Sunday, March 26, 2023

Defective Methods: Expired Drugs

 After a botched Oklahoma execution utilizing three drugs that had not been tested when blended that left the prisoner dead from a heart attack 43 minutes after administration, the U.S. decided that only one drug was to be used for executions: Pentobarbital (PB).

protocol requires inmates to be injected with 5g of PB

Though effective when used thus far in Texan executions, Texas has been found recently to have used mislabeled and/or expired drugs due to a shortage in pharmacies willing to provide them the narcotic. They have been proven to extend use-by dates after retesting the potency levels. Multiple attorneys have argued that this testing is done incorrectly and is not worth the painful deaths that would violate the U.S. Constitution's prohibition of cruel and unusual punishment. (See 8th Amendment Violation post).

 Currently, there have been seven reported doses of PB in the TDCJ's stock that were originally set to expire two to three years ago.

Just this past January, a DR inmate named Robert Fratta was executed for the 1994 hit on his estranged wife, Farah Fratta. His death comes after multiple pleas with the courts for a stay of execution because of the allegations against the state for permitting relabeling expired Pentobarbital. 

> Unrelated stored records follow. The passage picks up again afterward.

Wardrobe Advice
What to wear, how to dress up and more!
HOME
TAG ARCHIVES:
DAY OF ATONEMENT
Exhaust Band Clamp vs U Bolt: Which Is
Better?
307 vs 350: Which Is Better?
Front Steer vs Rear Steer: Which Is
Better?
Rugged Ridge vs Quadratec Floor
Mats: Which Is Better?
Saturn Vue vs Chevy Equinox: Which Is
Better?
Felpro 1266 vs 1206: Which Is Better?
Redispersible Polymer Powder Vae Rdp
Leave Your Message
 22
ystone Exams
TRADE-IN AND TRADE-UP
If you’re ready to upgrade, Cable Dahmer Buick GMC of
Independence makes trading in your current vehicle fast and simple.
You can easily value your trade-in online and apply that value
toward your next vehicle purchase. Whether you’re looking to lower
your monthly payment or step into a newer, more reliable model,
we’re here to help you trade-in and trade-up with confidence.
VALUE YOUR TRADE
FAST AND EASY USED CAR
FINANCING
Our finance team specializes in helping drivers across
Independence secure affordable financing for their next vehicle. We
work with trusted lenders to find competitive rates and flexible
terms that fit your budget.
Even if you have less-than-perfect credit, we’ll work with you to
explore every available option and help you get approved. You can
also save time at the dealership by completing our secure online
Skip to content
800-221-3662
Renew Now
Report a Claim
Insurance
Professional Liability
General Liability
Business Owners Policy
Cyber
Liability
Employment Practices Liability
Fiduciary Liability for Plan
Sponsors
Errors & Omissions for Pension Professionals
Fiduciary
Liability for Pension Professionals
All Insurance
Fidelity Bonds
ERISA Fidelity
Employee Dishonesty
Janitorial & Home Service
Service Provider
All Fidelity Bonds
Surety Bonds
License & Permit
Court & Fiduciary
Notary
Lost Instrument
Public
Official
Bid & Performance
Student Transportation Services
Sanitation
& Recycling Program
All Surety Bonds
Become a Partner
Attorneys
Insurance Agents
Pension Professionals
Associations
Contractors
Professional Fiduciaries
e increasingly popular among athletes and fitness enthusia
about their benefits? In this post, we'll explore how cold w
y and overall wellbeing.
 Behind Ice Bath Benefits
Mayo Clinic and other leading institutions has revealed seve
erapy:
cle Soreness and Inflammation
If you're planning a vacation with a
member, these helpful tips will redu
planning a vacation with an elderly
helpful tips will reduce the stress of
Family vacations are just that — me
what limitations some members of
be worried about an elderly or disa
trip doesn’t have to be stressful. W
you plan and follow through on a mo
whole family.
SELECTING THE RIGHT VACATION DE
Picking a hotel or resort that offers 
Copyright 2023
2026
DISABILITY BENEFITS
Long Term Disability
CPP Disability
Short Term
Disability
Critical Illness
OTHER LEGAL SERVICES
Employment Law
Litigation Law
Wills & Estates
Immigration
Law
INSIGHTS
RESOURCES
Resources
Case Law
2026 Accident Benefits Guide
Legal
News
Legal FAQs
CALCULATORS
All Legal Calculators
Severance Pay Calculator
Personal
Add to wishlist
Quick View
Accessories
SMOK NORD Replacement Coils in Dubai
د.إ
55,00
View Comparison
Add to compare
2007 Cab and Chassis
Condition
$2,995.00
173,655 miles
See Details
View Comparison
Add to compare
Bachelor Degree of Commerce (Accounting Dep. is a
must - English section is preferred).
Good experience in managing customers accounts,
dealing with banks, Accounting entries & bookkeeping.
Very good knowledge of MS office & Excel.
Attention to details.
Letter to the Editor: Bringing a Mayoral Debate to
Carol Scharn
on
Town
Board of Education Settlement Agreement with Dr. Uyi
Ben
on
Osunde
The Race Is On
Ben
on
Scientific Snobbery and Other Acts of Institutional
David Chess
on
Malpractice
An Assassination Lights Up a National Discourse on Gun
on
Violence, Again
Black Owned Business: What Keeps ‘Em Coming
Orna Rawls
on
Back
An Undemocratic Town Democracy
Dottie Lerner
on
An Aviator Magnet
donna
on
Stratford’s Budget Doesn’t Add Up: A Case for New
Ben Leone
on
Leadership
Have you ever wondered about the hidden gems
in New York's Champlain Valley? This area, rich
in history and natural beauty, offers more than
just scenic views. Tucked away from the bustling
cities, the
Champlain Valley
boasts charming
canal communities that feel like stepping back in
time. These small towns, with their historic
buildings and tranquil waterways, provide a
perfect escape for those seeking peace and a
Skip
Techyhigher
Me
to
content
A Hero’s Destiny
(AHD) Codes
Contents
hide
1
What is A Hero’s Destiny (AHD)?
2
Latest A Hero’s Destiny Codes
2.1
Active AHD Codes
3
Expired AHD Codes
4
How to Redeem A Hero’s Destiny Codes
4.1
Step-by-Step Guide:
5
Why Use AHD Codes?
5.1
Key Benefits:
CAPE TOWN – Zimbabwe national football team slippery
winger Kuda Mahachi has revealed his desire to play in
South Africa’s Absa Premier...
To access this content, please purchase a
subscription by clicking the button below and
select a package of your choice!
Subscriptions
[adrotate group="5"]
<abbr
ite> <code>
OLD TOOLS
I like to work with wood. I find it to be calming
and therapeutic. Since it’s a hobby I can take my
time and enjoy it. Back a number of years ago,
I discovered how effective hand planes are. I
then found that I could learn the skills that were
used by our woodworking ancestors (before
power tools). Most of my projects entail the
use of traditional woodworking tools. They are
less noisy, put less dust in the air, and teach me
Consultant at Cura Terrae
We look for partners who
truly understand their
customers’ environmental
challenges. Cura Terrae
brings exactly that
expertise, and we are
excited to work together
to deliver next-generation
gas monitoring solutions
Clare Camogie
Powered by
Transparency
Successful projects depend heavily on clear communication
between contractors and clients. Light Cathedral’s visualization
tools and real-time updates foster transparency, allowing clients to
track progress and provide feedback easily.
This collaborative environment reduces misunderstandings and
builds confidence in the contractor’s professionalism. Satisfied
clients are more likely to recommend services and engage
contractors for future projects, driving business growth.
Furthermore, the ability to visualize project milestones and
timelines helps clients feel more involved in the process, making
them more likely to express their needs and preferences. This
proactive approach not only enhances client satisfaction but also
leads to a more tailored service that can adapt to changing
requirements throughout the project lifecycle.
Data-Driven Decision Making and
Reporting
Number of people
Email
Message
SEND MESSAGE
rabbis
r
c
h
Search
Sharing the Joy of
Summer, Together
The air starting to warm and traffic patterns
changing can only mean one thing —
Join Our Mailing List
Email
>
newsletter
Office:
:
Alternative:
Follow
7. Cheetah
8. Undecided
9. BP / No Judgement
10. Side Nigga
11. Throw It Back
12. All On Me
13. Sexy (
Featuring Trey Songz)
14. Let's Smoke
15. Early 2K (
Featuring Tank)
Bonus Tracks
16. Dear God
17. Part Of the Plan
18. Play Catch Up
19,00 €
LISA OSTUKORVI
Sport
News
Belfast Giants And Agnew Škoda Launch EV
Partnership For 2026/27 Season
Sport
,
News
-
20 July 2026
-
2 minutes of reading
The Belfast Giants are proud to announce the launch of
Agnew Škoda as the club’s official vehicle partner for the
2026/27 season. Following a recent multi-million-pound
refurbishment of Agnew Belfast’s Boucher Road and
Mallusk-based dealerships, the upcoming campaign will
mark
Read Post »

Robert Fratta, The Houston Chronicle, 1995

After an emergency hearing, Travis County District Judge Catherine Mauzy issued a temporary injunction, claiming that the TDCJ's PB stock is "probably illegal to possess or administer because it is more likely than not expired" (The Texas Tribune). The concern stems from expired PB having the potential to cause "torture, ill treatment, or unnecessary pain."

Mauzy was overruled by the Texas Court of Criminal Appeals due to her lack of jurisdiction, and Fratta was pronounced dead 24 minutes after the administration of the drug.